The TIM barrel (triose-phosphate isomerase), also known as an alpha/beta barrel, is a conserved protein fold consisting of eight alpha helices (α-helices) and eight parallel beta strands (β-strands) that alternate along the peptide backbone. The structure is named after triose-phosphate isomerase, a conserved metabolic enzyme. TIM barrels are ubiquitous, with approximately 10% of all enzymes adopting this fold. Further, five of seven enzyme commission (EC) enzyme classes include TIM barrel proteins. The TIM barrel fold is evolutionarily ancient, with many of its members possessing little similarity today, instead falling within the twilight zone of sequence similarity.

The inner beta barrel (β-barrel) is in many cases stabilized by intricate salt-bridge networks. Loops at the C-terminal ends of the β-barrel are responsible for catalytic activity while N-terminal end loops are important for the stability of the TIM-barrels. Structural inserts ranging from extended loops to independent protein domains may be inserted in place of these loops or at the N-terminus/C-terminals. TIM barrels appear to have evolved through gene duplication and domain fusion events of half-barrel proteins, with a majority of TIM barrels originating from a common ancestor. This led many TIM barrels to possess internal symmetries. Further gene duplication events of this ancestral TIM barrel led to diverging enzymes possessing the functional diversity observed today. TIM barrels have also been a longstanding target for protein designers. Successful TIM barrel designs include both domain fusions of existing proteins and de novo designs. Domain fusions experiments have resulted in many successful designs, whereas de novo designs only yielded successes after 28 years of incremental development.

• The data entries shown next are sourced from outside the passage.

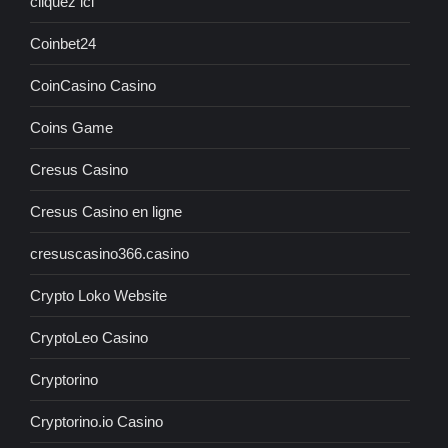
cliquez ici
Coinbet24
CoinCasino Casino
Coins Game
Cresus Casino
Cresus Casino en ligne
cresuscasino366.casino
Crypto Loko Website
CryptoLeo Casino
Cryptorino
Cryptorino.io Casino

The TIM barrel gets its name from the enzyme triose-phosphate isomerase (TIM), which was the first protein possessing the fold to be crystallized. TIM barrels contain 200-250 amino acid residues, folded into 8 alpha helices (α-helices) and 8 beta strand (β-strands). The β-strands are arranged into a parallel beta barrel (β-barrel), and are surrounded by the 8 α-helices. The defining property of TIM β-barrels is that they always possess a shear number of 8. The shear number is determined by picking a residue x on β-strand-1, and moving along the β-barrel, in a perpendicular direction to the direction of the strands, until residue y on the original β-strand-1 is reached. The number of residues between the start and end positions (|y−x|) is the shear number. Since the number of strands is equal to the shear number, side-chains point alternatively towards the pore and the core, giving a 4-fold symmetry. The α-helices surround and completely enclose the inner β-barrel. Short loops typically connect the α and β secondary structures, forming a (βα)₈ repeat topology. In some cases, structures ranging from extended loops to independent domains may be inserted in place of these loops, or may be attached to the N/C-terminals. All TIM barrel enzymes possess catalytic sites at the C-terminal end of the β-barrel, and structural inserts present close to this end may aid in catalytic activity.

TIM barrels contain two distinct buried regions, where amino acid residues are completely enveloped by their neighbors and lack access to solvent. The term 'pore' is a misnomer, as no solvent channels exist within this region. The core region consists of all residues constituting the α-β interface, and lies exterior to the central β-barrel. The pore region consists of all interior β-barrel residues, which are surrounded and enclosed by the β-barrel backbone.

Due to the pleated nature of β-strands, alternate residues along a strand are almost evenly split between the pore (53%) and core (47%). For β-barrels, 95% of their core residues are buried. Only 11% of their core residues are polar, possessing an affinity for water, and possessing the ability to form hydrogen bonds or salt bridges. Similarly, 84% of β-strand pore residues are buried. However, 42% of their pore residues are polar. These residues form intricate salt bridge networks to compensate for their lack of solvent accessibility.

Salt bridges within TIM barrel pores are thought to contribute to the overall stability of the fold. An example of a large salt bridge network can be found in 2-deoxyribose-5-phosphate aldolase. This network was found to be conserved across the Class I aldolase family.

The exact reason for the overrepresentation of polar residues and salt bridges within the pore remains unclear. One study proposes that they improve foldability rather than thermodynamic stability of TIM barrels. During the folding process, inner pore residues on β-strands would be exposed to water. Partially-folded βαβα modules, called foldons, would be energetically stabilized by polar pore residues during this stage of folding.

In another study involving the S. solfataricus indole-3-glycerol phosphate synthase TIM barrel protein, a conserved βαβαβ module was found to be an essential folding template, which guided the folding of other secondary structures. β-barrel closure only occurred at the end of the folding process. In this case however, the authors credited branched aliphatic amino acids (valine, leucine, and isoleucine) for foldon stability.